MOTORING ISSUES: More funds needed to save you money
FOLLOWING a meeting of the Organsation against Urban Tolling Alliance’s (Outa) legal teams with the Deputy Judge President recently in the North Gauteng High Court, the date of November 26 has been set down for the full review hearing of the e-tolling case to take place.
The South African National Roads Agency Limited’s (Sanral) plan to subject the citizens of SA to an elaborate and expensive e-tolling process to pay for the Gauteng Freeway Improvement Project (GFIP) in April was met with fierce opposition by the public. Outa, an alliance of business and public participants was successful in halting the launch of e-tolling in Gauteng on April 28, just days before its planned launch on April 30, pending a full review of the decision to toll these routes.
The merits of the organisation’s case is structured around the unreasonableness of the high costs involved, along with the irrationality of the plan combined with a number of legislative and procedural transgressions by Sanral and the government departments of transport and environmental Affairs.

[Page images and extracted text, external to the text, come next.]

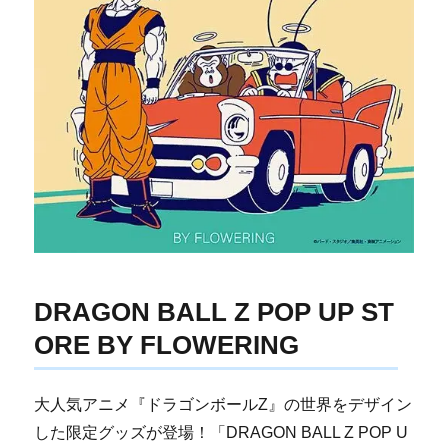
DRAGON BALL Z POP UP ST
ORE BY FLOWERING
大人気アニメ『ドラゴンボールZ』の世界をデザイン
した限定グッズが登場！「DRAGON BALL Z POP U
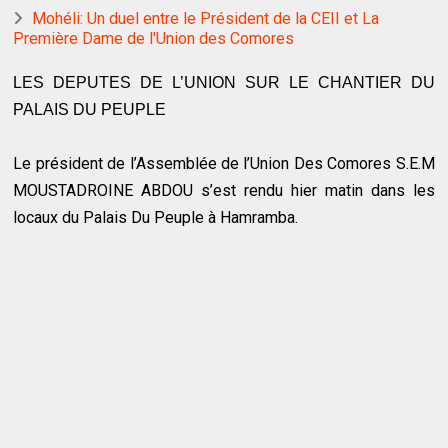
Mohéli: Un duel entre le Président de la CEII et La
Première Dame de l'Union des Comores
LES DEPUTES DE L’UNION SUR LE CHANTIER DU
PALAIS DU PEUPLE
Le président de l’Assemblée de l’Union Des Comores S.E.M
MOUSTADROINE ABDOU s’est rendu hier matin dans les
locaux du Palais Du Peuple à Hamramba.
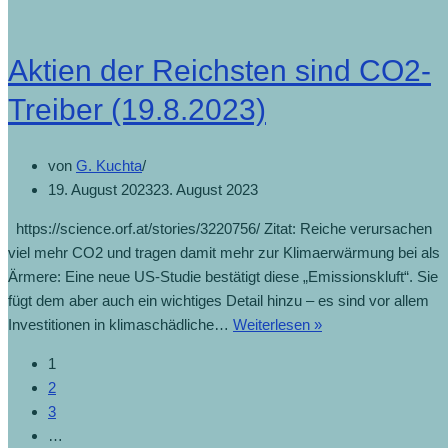
Flächenwidmun
(28.10.2023)
Aktien der Reichsten sind CO2-
Treiber (19.8.2023)
von
G. Kuchta
19. August 2023
23. August 2023
https://science.orf.at/stories/3220756/ Zitat: Reiche verursachen
viel mehr CO2 und tragen damit mehr zur Klimaerwärmung bei als
Ärmere: Eine neue US-Studie bestätigt diese „Emissionskluft“. Sie
fügt dem aber auch ein wichtiges Detail hinzu – es sind vor allem
Aktien
Investitionen in klimaschädliche…
Weiterlesen »
der
1
Reichsten
2
sind
3
CO2-
…
Treiber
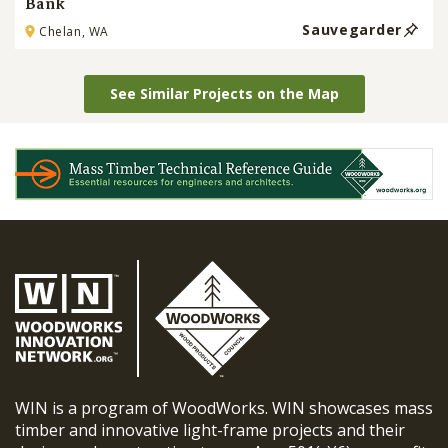
Bank
Sauvegarder
Chelan, WA
See Similar Projects on the Map
WIN is a program of WoodWorks. WIN showcases mass
timber and innovative light-frame projects and their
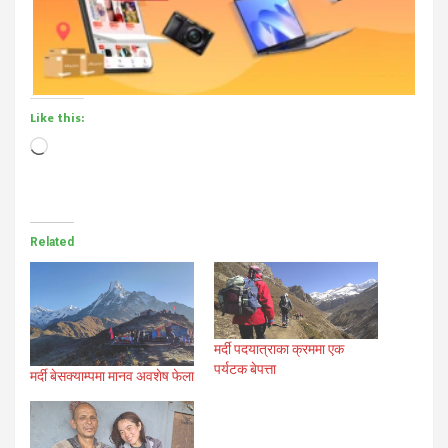
Like this:
Loading…
Related
मर्दी पदयात्राका क्रममा एक
पर्यटक बेपत्ता
मर्दी बेसक्याम्पमा मानव अवशेष फेला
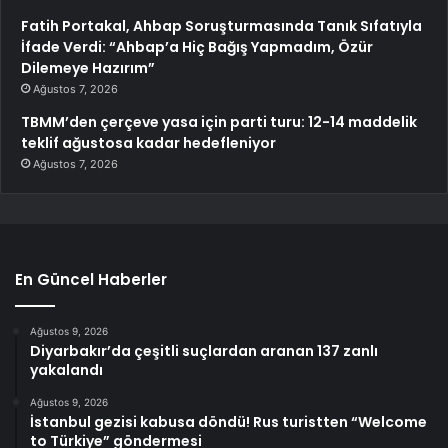
Fatih Portakal, Ahbap Soruşturmasında Tanık Sıfatıyla
İfade Verdi: “Ahbap’a Hiç Bağış Yapmadım, Özür
Dilemeye Hazırım”
Ağustos 7, 2026
TBMM’den çerçeve yasa için parti turu: 12-14 maddelik
teklif ağustosa kadar hedefleniyor
Ağustos 7, 2026
En Güncel Haberler
Ağustos 9, 2026
Diyarbakır’da çeşitli suçlardan aranan 137 zanlı
yakalandı
Ağustos 9, 2026
İstanbul gezisi kabusa döndü! Rus turistten “Welcome
to Türkiye” göndermesi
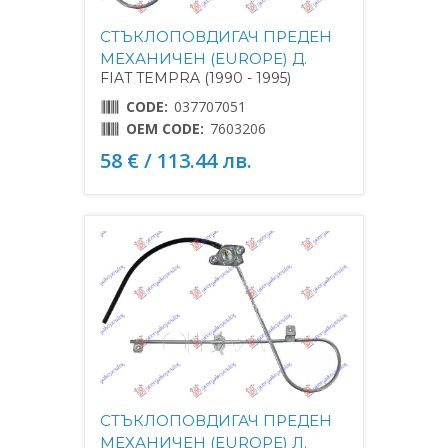
СТЪКЛОПОВДИГАЧ ПРЕДЕН
МЕХАНИЧЕН (EUROPE) Д.
FIAT TEMPRA (1990 - 1995)
CODE:
037707051
OEM CODE:
7603206
58 € / 113.44 лв.
СТЪКЛОПОВДИГАЧ ПРЕДЕН
МЕХАНИЧЕН (EUROPE) Л.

Despite the fact that the national treasury department is appealing the interdict in the Constitutional Court this week, should it be overturned, this may only allow the interdict to be set aside and for tolling to commence until such time as the review is heard. It is ultimately this review of Sanral’s plan to toll the GFIP which is the main matter which Outa requires to be heard in the High Court, following its successful temporary interdict.
Outa filed its supplementary affidavit (Part B of the application) in mid-July and now awaits the respondents answering affidavits to be served by September 17. Outa will produce its replying affidavit by October 1 in time for the heads of argument to be filed in the high court by October 22, giving the judge time to prepare for the hearing, which will commence on November 26.
Outa has stated that it still requires considerable funding for the court battle and urges citizens and businesses in SA to participate by contributing towards the legal costs of this case. After all, just think how much money the interdict has already saved both you and your company up until now.